Approach number two, changing the Postgres source code, is actually quite simple. At some point, the source code was changed in such a way that the insertion of the gaps was forced to be turned on. Changing the only symbol in the
src / backend / utils / adt / ruleutils.c file decided everything:
- #define PRETTYFLAG_INDENT 2 + #define PRETTYFLAG_INDENT 0
Although this solution eliminated the problem with indents and spaces, the brackets are still different and it is not so easy to solve. Overall, not the best solution.
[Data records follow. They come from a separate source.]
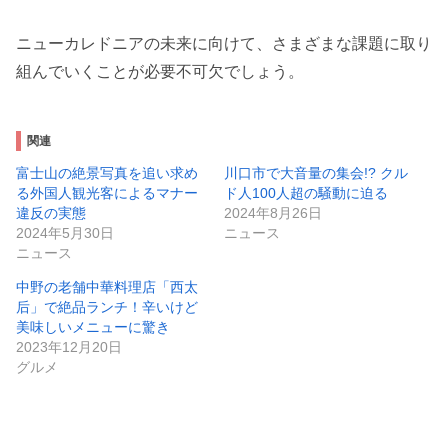
ニューカレドニアの未来に向けて、さまざまな課題に取り
組んでいくことが必要不可欠でしょう。
関連
富士山の絶景写真を追い求め
川口市で大音量の集会!? クル
る外国人観光客によるマナー
ド人100人超の騒動に迫る
違反の実態
2024年8月26日
2024年5月30日
ニュース
ニュース
中野の老舗中華料理店「西太
后」で絶品ランチ！辛いけど
美味しいメニューに驚き
2023年12月20日
グルメ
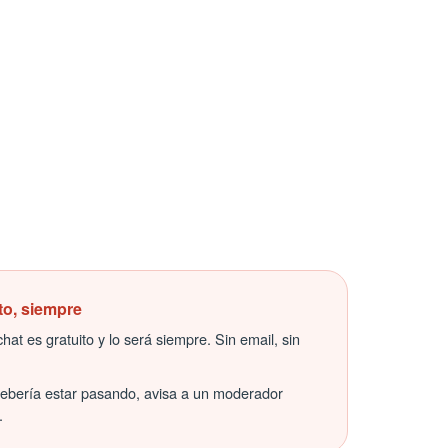
to, siempre
hat es gratuito y lo será siempre. Sin email, sin
debería estar pasando, avisa a un moderador
.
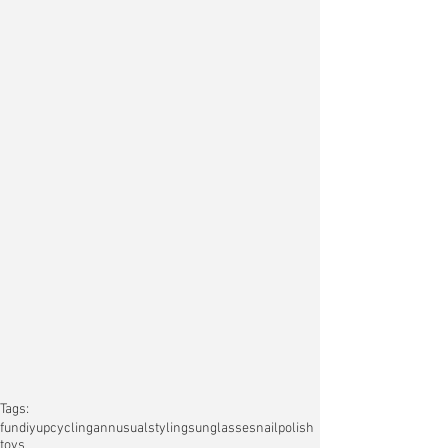
Tags:
fun
diy
upcycling
annusualstyling
sunglasses
nailpolish
toys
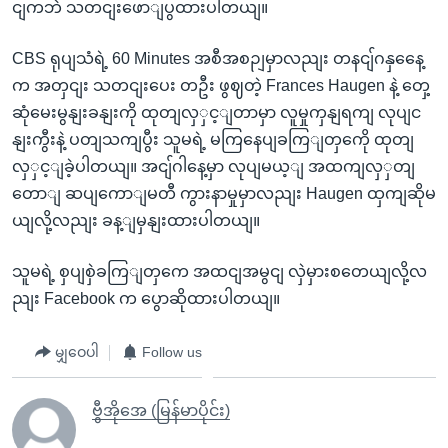
ငျကဘဲ သတငျးဖောျပွထားပါတယျ။
CBS ရုပျသံရဲ့ 60 Minutes အစီအစဉျမှာလညျး တနငျ်ဂနှနေေ့
က အတှငျး သတငျးပေး တဦး ဖွဈတဲ့ Frances Haugen နဲ့ တှေ့
ဆုံမေးမွနျးခနျးကို ထုတျလှှင့ျတာမှာ လူမှုကှနျရကျ လုပျင
နျးကွီးနဲ့ ပတျသကျပွီး သူမရဲ့ မကြနေပျခကြျတှကေို ထုတျ
လှှင့ျခဲ့ပါတယျ။ အငျ်ဂါနေ့မှာ လုပျမယ့ျ အထကျလှှတျ
တောျ ဆပျကောျမတီ ကွားနာမှုမှာလညျး Haugen ထှကျဆိုမ
ယျလို့လညျး ခန့ျမှနျးထားပါတယျ။
သူမရဲ့ စှပျစှဲခကြျတှကေ အထငျအမွငျ လှဲမှားစတေယျလို့လ
ညျး Facebook က ပွောဆိုထားပါတယျ။
မျှဝေပါ
Follow us
ဗွီအိုအေ (မြန်မာပိုင်း)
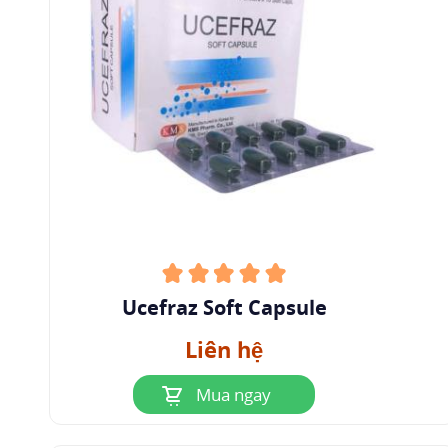
Ucefraz Soft Capsule
Liên hệ
Mua ngay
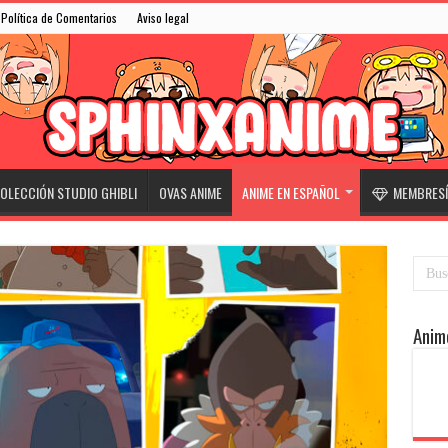
Política de Comentarios
Aviso legal
OLECCIÓN STUDIO GHIBLI
OVAS ANIME
ANIME EN ESPAÑOL
MEMBRESÍ
Anim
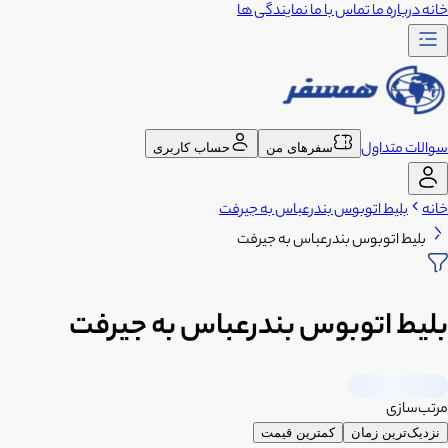
خانه
درباره ما
تماس با ما
نمایندگی ها
سوالات متداول
سفرهای من
حساب کاربری
خانه
بلیط اتوبوس بندرعباس به جیرفت
بلیط اتوبوس بندرعباس به جیرفت
بلیط اتوبوس بندرعباس به جیرفت
مرتب‌سازی
نزدیک‌ترین زمان
کمترین قیمت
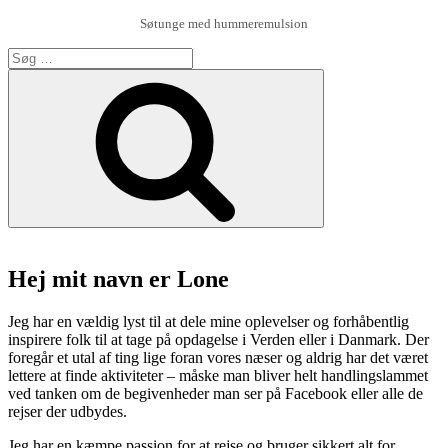
Søtunge med hummeremulsion
Søg
efter:
Søg
Hej mit navn er Lone
Jeg har en vældig lyst til at dele mine oplevelser og forhåbentlig
inspirere folk til at tage på opdagelse i Verden eller i Danmark. Der
foregår et utal af ting lige foran vores næser og aldrig har det været
lettere at finde aktiviteter – måske man bliver helt handlingslammet
ved tanken om de begivenheder man ser på Facebook eller alle de
rejser der udbydes.
Jeg har en kæmpe passion for at rejse og bruger sikkert alt for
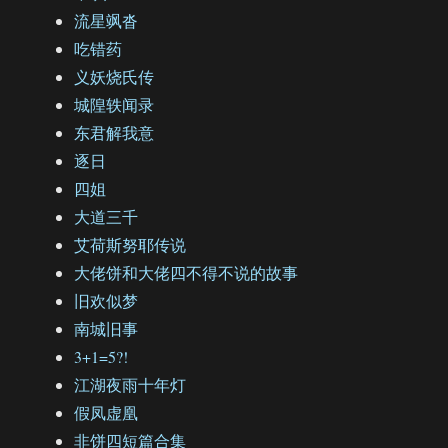
流星飒沓
吃错药
义妖烧氏传
城隍轶闻录
东君解我意
逐日
四姐
大道三千
艾荷斯努耶传说
大佬饼和大佬四不得不说的故事
旧欢似梦
南城旧事
3+1=5?!
江湖夜雨十年灯
假凤虚凰
非饼四短篇合集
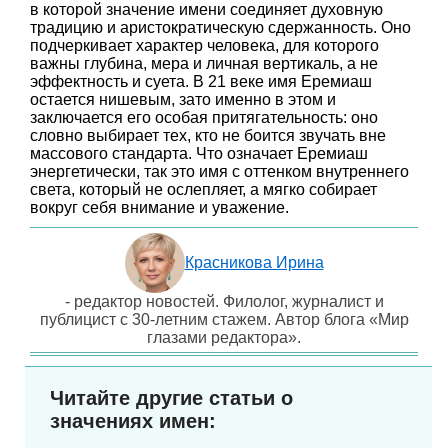
в которой значение имени соединяет духовную
традицию и аристократическую сдержанность. Оно
подчеркивает характер человека, для которого
важны глубина, мера и личная вертикаль, а не
эффектность и суета. В 21 веке имя Еремиаш
остается нишевым, зато именно в этом и
заключается его особая притягательность: оно
словно выбирает тех, кто не боится звучать вне
массового стандарта. Что означает Еремиаш
энергетически, так это имя с оттенком внутреннего
света, который не ослепляет, а мягко собирает
вокруг себя внимание и уважение.
Красникова Ирина
- редактор новостей. Филолог, журналист и
публицист с 30-летним стажем. Автор блога «Мир
глазами редактора».
Читайте другие статьи о
значениях имен:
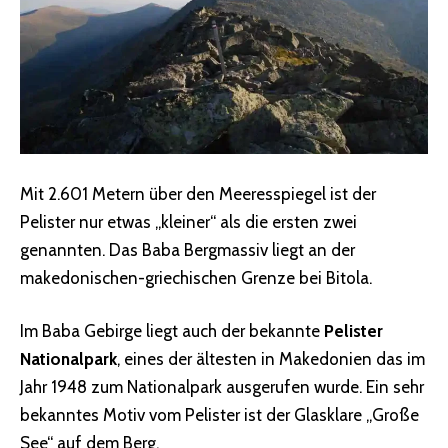
Mit 2.601 Metern über den Meeresspiegel ist der
Pelister nur etwas „kleiner“ als die ersten zwei
genannten. Das Baba Bergmassiv liegt an der
makedonischen-griechischen Grenze bei Bitola.
Im Baba Gebirge liegt auch der bekannte
Pelister
Nationalpark
, eines der ältesten in Makedonien das im
Jahr 1948 zum Nationalpark ausgerufen wurde. Ein sehr
bekanntes Motiv vom Pelister ist der Glasklare „Große
See“ auf dem Berg.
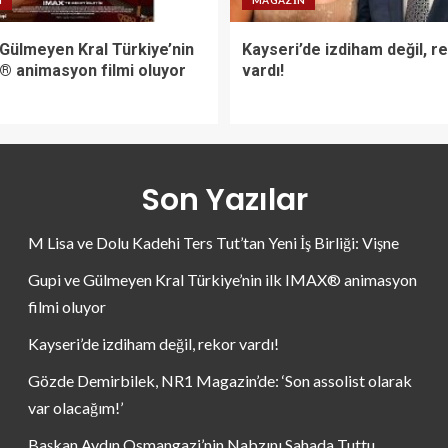
N
MAGAZIN
 Gülmeyen Kral Türkiye’nin
Kayseri’de izdiham değil, r
X® animasyon filmi oluyor
vardı!
Son Yazılar
M Lisa ve Dolu Kadehi Ters Tut’tan Yeni İş Birliği: Vişne
Gupi ve Gülmeyen Kral Türkiye’nin ilk IMAX® animasyon
filmi oluyor
Kayseri’de izdiham değil, rekor vardı!
Gözde Demirbilek, NR1 Magazin’de: ‘Son assolist olarak
var olacağım!’
Başkan Aydın Osmangazi’nin Nabzını Sahada Tuttu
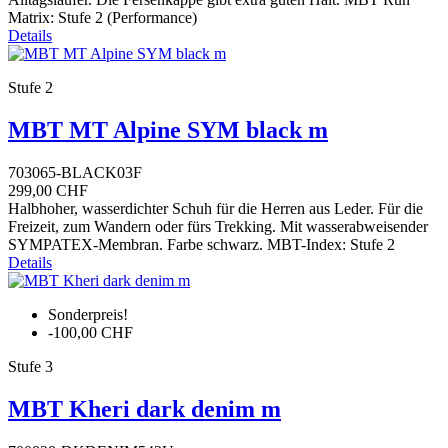
Matrix: Stufe 2 (Performance)
Details
Stufe 2
MBT MT Alpine SYM black m
703065-BLACK03F
299,00 CHF
Halbhoher, wasserdichter Schuh für die Herren aus Leder. Für die
Freizeit, zum Wandern oder fürs Trekking. Mit wasserabweisender
SYMPATEX-Membran. Farbe schwarz. MBT-Index: Stufe 2
Details
Sonderpreis!
-100,00 CHF
Stufe 3
MBT Kheri dark denim m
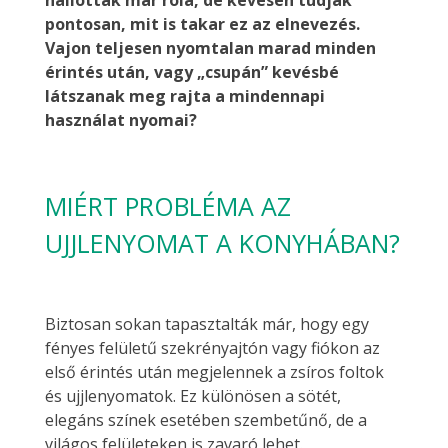
pontosan, mit is takar ez az elnevezés.
Vajon teljesen nyomtalan marad minden
érintés után, vagy „csupán” kevésbé
látszanak meg rajta a mindennapi
használat nyomai?
MIÉRT PROBLÉMA AZ
UJJLENYOMAT A KONYHÁBAN?
Biztosan sokan tapasztalták már, hogy egy
fényes felületű szekrényajtón vagy fiókon az
első érintés után megjelennek a zsíros foltok
és ujjlenyomatok. Ez különösen a sötét,
elegáns színek esetében szembetűnő, de a
világos felületeken is zavaró lehet.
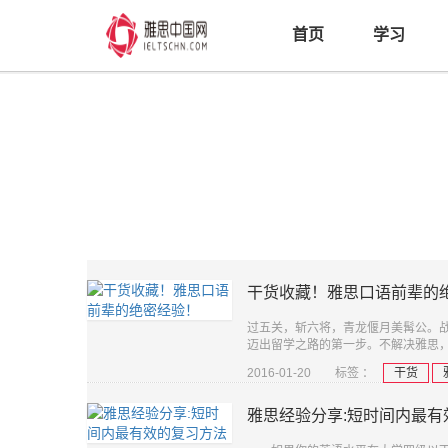
首页
学习
干货收藏！雅思口语前辈的
过五关，斩六将，青龙偃月美髯公。
迈出留学之路的第一步。不解决雅思
2016-01-20
标签 ：
干货
雅思经验分享:短时间内最有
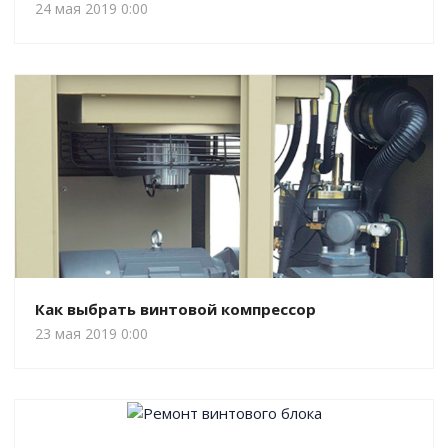
24 мая 2019 0:00
Как выбрать винтовой компрессор
23 мая 2019 0:00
The third approach was to change the pg_dump source code. In particular, it uses the
pg_get_viewdef (oid) function format. By changing this format to
pg_get_viewdef (oid, integer), the format of the function and applying to the input of the argument 0, both version 9.2 and version 9.5 output the same thing:
$ psql vtest -p 5920 -tc "select pg_get_viewdef('gregtest'::regclass, 0)" SELECT count(*) AS count + FROM pg_class + WHERE pg_class.reltuples > 0::double precision; $ psql vtest -p 5960 -tc "select pg_get_viewdef('gregtest'::regclass, 0)" SELECT count(*) AS count + FROM pg_class + WHERE pg_class.reltuples > 0::double precision;
This modified version will reproduce the same pattern in our test database:
$ diff -u <(pg_dump vtest -x -p 5920 --schema-only) <(pg_dump vtest -x -p 5960 --schema-only) --- /dev/fd/80 2016-09-29 12:34:56.019801980 -0400 +++ /dev/fd/88 2016-09-29 12:34:56.019881988 -0400 @@ -2,7 +2,7 @@ -- PostgreSQL database dump -- --- Dumped from database version 9.2.18 +-- Dumped from database version 9.6.0 -- Dumped by pg_dump version 9.6.0 SET statement_timeout = 0;
The best solution, in the opinion of my colleague David Christensen, is simply to have Postgres do all the hard work itself with the magic of import / export. By the end of the day, pg_dump's output is not only human-readable, but also designed in such a way that Postgres can recognize it. Thus, we can feed the old scheme of version 9.2 to the time base of version 9.6, then turn around and copy it. As a result, we have identical
pg_get_viewdef () calls for both schemes. Here it is on our test bases:
$ createdb -p 5960 vtest92 $ pg_dump vtest -p 5920 | psql -q -p 5960 vtest92 $ diff -s -u <(pg_dump vtest92 -x -p 5960 --schema-only) <(pg_dump vtest -x -p 5960 --schema-only) Files /dev/fd/63 and /dev/fd/62 are identical
Conclusion
Attempts to compare schemas of different versions can be quite difficult, so it is better not to even try. Copying and restoring schemes is a cheap operation, so just copy both schemes to one server, and then make a comparison.